## Work instruction
Exactly reproduce each record listed below.

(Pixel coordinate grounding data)
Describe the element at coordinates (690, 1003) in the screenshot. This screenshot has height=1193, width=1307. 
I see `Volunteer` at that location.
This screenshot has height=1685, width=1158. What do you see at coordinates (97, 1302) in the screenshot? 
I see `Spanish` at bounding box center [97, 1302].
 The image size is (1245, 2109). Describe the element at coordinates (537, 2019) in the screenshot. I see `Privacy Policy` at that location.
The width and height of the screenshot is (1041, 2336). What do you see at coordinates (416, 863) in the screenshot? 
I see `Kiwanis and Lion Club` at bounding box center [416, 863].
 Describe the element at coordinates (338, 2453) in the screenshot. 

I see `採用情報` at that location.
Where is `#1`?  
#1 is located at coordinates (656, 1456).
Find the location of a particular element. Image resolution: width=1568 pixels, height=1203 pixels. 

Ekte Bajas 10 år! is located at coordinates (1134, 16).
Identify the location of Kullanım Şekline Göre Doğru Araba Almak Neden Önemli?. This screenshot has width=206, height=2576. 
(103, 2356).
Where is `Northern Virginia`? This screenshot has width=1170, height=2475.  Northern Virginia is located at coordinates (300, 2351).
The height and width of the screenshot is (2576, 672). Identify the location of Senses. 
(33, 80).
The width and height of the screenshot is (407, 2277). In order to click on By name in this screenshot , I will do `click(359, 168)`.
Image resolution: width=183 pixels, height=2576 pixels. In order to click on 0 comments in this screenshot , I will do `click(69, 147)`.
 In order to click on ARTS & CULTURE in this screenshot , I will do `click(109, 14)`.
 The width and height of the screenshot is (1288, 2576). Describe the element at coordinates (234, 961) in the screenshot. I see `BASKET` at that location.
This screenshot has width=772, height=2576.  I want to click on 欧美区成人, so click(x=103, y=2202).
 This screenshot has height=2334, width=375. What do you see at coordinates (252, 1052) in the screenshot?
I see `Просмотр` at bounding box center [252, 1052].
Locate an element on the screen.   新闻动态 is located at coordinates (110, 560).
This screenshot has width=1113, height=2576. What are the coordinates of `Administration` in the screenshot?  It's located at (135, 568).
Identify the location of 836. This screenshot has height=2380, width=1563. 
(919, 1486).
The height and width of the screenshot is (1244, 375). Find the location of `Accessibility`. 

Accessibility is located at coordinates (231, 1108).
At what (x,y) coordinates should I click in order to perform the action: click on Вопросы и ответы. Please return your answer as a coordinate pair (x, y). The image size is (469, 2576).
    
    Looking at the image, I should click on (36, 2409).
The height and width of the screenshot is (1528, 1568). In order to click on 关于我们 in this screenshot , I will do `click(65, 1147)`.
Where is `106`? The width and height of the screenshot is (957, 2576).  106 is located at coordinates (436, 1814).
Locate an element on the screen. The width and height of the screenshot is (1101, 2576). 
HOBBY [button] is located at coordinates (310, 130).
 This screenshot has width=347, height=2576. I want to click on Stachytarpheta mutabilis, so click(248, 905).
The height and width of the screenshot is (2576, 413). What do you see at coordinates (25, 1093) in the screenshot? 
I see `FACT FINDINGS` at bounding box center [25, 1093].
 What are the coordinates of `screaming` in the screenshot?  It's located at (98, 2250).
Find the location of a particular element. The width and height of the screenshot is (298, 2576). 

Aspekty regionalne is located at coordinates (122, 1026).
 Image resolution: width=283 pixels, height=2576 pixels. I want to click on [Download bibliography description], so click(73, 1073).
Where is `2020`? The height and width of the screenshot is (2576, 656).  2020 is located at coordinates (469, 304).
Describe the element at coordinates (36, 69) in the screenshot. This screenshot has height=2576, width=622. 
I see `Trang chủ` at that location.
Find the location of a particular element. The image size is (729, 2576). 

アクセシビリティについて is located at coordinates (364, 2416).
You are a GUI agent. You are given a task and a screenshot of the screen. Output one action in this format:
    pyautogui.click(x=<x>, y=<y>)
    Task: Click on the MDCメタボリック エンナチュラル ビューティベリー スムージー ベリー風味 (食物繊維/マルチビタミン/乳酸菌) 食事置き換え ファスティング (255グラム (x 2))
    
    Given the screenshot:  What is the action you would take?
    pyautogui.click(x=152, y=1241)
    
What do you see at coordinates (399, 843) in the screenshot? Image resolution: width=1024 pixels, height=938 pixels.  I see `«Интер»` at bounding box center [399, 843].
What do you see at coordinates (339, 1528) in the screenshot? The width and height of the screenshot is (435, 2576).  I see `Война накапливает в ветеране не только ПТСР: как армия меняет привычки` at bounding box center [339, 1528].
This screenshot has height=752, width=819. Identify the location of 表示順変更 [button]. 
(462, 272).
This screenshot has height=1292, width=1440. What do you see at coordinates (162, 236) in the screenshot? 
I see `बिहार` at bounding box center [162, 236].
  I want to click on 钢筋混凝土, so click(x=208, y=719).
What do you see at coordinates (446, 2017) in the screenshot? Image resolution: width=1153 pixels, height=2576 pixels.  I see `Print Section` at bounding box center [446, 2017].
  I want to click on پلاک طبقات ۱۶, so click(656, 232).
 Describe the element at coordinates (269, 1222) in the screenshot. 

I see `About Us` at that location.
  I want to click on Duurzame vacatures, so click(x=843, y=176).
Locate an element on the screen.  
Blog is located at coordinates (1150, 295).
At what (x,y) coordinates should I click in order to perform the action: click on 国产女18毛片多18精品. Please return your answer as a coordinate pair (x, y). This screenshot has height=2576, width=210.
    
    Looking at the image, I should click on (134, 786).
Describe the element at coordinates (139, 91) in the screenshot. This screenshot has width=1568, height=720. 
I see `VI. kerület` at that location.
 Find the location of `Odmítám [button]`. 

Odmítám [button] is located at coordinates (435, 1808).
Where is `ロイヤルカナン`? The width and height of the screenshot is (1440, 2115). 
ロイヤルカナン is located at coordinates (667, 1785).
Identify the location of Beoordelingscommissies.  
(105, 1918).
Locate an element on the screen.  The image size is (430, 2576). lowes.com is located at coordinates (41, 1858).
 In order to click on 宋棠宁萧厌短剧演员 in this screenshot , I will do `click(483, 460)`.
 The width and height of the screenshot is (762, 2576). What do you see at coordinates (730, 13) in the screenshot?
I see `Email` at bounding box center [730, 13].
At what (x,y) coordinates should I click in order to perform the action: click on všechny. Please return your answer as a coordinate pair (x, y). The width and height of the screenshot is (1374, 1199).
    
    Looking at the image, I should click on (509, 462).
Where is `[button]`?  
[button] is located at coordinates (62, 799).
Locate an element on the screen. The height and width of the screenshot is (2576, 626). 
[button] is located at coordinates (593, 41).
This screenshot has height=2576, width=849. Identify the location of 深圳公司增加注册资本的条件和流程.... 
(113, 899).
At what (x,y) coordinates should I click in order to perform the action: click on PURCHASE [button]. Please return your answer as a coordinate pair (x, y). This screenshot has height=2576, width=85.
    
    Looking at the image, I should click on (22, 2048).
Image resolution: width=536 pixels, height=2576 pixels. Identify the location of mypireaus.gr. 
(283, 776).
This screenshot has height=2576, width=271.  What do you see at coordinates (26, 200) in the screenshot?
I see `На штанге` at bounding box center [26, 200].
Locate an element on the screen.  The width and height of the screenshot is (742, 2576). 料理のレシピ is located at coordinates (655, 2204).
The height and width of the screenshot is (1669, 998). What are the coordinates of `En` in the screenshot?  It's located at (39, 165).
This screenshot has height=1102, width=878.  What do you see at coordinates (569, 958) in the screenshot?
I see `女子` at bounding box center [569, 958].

## Answer section
Describe the element at coordinates (690, 1003) in the screenshot. This screenshot has height=1193, width=1307. 
I see `Volunteer` at that location.
This screenshot has height=1685, width=1158. What do you see at coordinates (97, 1302) in the screenshot? 
I see `Spanish` at bounding box center [97, 1302].
 The image size is (1245, 2109). Describe the element at coordinates (537, 2019) in the screenshot. I see `Privacy Policy` at that location.
The width and height of the screenshot is (1041, 2336). What do you see at coordinates (416, 863) in the screenshot? 
I see `Kiwanis and Lion Club` at bounding box center [416, 863].
 Describe the element at coordinates (338, 2453) in the screenshot. 

I see `採用情報` at that location.
Where is `#1`?  
#1 is located at coordinates (656, 1456).
Find the location of a particular element. Image resolution: width=1568 pixels, height=1203 pixels. 

Ekte Bajas 10 år! is located at coordinates (1134, 16).
Identify the location of Kullanım Şekline Göre Doğru Araba Almak Neden Önemli?. This screenshot has width=206, height=2576. 
(103, 2356).
Where is `Northern Virginia`? This screenshot has width=1170, height=2475.  Northern Virginia is located at coordinates (300, 2351).
The height and width of the screenshot is (2576, 672). Identify the location of Senses. 
(33, 80).
The width and height of the screenshot is (407, 2277). In order to click on By name in this screenshot , I will do `click(359, 168)`.
Image resolution: width=183 pixels, height=2576 pixels. In order to click on 0 comments in this screenshot , I will do `click(69, 147)`.
 In order to click on ARTS & CULTURE in this screenshot , I will do `click(109, 14)`.
 The width and height of the screenshot is (1288, 2576). Describe the element at coordinates (234, 961) in the screenshot. I see `BASKET` at that location.
This screenshot has width=772, height=2576.  I want to click on 欧美区成人, so click(x=103, y=2202).
 This screenshot has height=2334, width=375. What do you see at coordinates (252, 1052) in the screenshot?
I see `Просмотр` at bounding box center [252, 1052].
Locate an element on the screen.   新闻动态 is located at coordinates (110, 560).
This screenshot has width=1113, height=2576. What are the coordinates of `Administration` in the screenshot?  It's located at (135, 568).
Identify the location of 836. This screenshot has height=2380, width=1563. 
(919, 1486).
The height and width of the screenshot is (1244, 375). Find the location of `Accessibility`. 

Accessibility is located at coordinates (231, 1108).
At what (x,y) coordinates should I click in order to perform the action: click on Вопросы и ответы. Please return your answer as a coordinate pair (x, y). The image size is (469, 2576).
    
    Looking at the image, I should click on (36, 2409).
The height and width of the screenshot is (1528, 1568). In order to click on 关于我们 in this screenshot , I will do `click(65, 1147)`.
Where is `106`? The width and height of the screenshot is (957, 2576).  106 is located at coordinates (436, 1814).
Locate an element on the screen. The width and height of the screenshot is (1101, 2576). 
HOBBY [button] is located at coordinates (310, 130).
 This screenshot has width=347, height=2576. I want to click on Stachytarpheta mutabilis, so click(248, 905).
The height and width of the screenshot is (2576, 413). What do you see at coordinates (25, 1093) in the screenshot? 
I see `FACT FINDINGS` at bounding box center [25, 1093].
 What are the coordinates of `screaming` in the screenshot?  It's located at (98, 2250).
Find the location of a particular element. The width and height of the screenshot is (298, 2576). 

Aspekty regionalne is located at coordinates (122, 1026).
 Image resolution: width=283 pixels, height=2576 pixels. I want to click on [Download bibliography description], so click(73, 1073).
Where is `2020`? The height and width of the screenshot is (2576, 656).  2020 is located at coordinates (469, 304).
Describe the element at coordinates (36, 69) in the screenshot. This screenshot has height=2576, width=622. 
I see `Trang chủ` at that location.
Find the location of a particular element. The image size is (729, 2576). 

アクセシビリティについて is located at coordinates (364, 2416).
You are a GUI agent. You are given a task and a screenshot of the screen. Output one action in this format:
    pyautogui.click(x=<x>, y=<y>)
    Task: Click on the MDCメタボリック エンナチュラル ビューティベリー スムージー ベリー風味 (食物繊維/マルチビタミン/乳酸菌) 食事置き換え ファスティング (255グラム (x 2))
    
    Given the screenshot:  What is the action you would take?
    pyautogui.click(x=152, y=1241)
    
What do you see at coordinates (399, 843) in the screenshot? Image resolution: width=1024 pixels, height=938 pixels.  I see `«Интер»` at bounding box center [399, 843].
What do you see at coordinates (339, 1528) in the screenshot? The width and height of the screenshot is (435, 2576).  I see `Война накапливает в ветеране не только ПТСР: как армия меняет привычки` at bounding box center [339, 1528].
This screenshot has height=752, width=819. Identify the location of 表示順変更 [button]. 
(462, 272).
This screenshot has height=1292, width=1440. What do you see at coordinates (162, 236) in the screenshot? 
I see `बिहार` at bounding box center [162, 236].
  I want to click on 钢筋混凝土, so click(x=208, y=719).
What do you see at coordinates (446, 2017) in the screenshot? Image resolution: width=1153 pixels, height=2576 pixels.  I see `Print Section` at bounding box center [446, 2017].
  I want to click on پلاک طبقات ۱۶, so click(656, 232).
 Describe the element at coordinates (269, 1222) in the screenshot. 

I see `About Us` at that location.
  I want to click on Duurzame vacatures, so click(x=843, y=176).
Locate an element on the screen.  
Blog is located at coordinates (1150, 295).
At what (x,y) coordinates should I click in order to perform the action: click on 国产女18毛片多18精品. Please return your answer as a coordinate pair (x, y). This screenshot has height=2576, width=210.
    
    Looking at the image, I should click on (134, 786).
Describe the element at coordinates (139, 91) in the screenshot. This screenshot has width=1568, height=720. 
I see `VI. kerület` at that location.
 Find the location of `Odmítám [button]`. 

Odmítám [button] is located at coordinates (435, 1808).
Where is `ロイヤルカナン`? The width and height of the screenshot is (1440, 2115). 
ロイヤルカナン is located at coordinates (667, 1785).
Identify the location of Beoordelingscommissies.  
(105, 1918).
Locate an element on the screen.  The image size is (430, 2576). lowes.com is located at coordinates (41, 1858).
 In order to click on 宋棠宁萧厌短剧演员 in this screenshot , I will do `click(483, 460)`.
 The width and height of the screenshot is (762, 2576). What do you see at coordinates (730, 13) in the screenshot?
I see `Email` at bounding box center [730, 13].
At what (x,y) coordinates should I click in order to perform the action: click on všechny. Please return your answer as a coordinate pair (x, y). The width and height of the screenshot is (1374, 1199).
    
    Looking at the image, I should click on (509, 462).
Where is `[button]`?  
[button] is located at coordinates (62, 799).
Locate an element on the screen. The height and width of the screenshot is (2576, 626). 
[button] is located at coordinates (593, 41).
This screenshot has height=2576, width=849. Identify the location of 深圳公司增加注册资本的条件和流程.... 
(113, 899).
At what (x,y) coordinates should I click in order to perform the action: click on PURCHASE [button]. Please return your answer as a coordinate pair (x, y). This screenshot has height=2576, width=85.
    
    Looking at the image, I should click on (22, 2048).
Image resolution: width=536 pixels, height=2576 pixels. Identify the location of mypireaus.gr. 
(283, 776).
This screenshot has height=2576, width=271.  What do you see at coordinates (26, 200) in the screenshot?
I see `На штанге` at bounding box center [26, 200].
Locate an element on the screen.  The width and height of the screenshot is (742, 2576). 料理のレシピ is located at coordinates (655, 2204).
The height and width of the screenshot is (1669, 998). What are the coordinates of `En` in the screenshot?  It's located at (39, 165).
This screenshot has height=1102, width=878.  What do you see at coordinates (569, 958) in the screenshot?
I see `女子` at bounding box center [569, 958].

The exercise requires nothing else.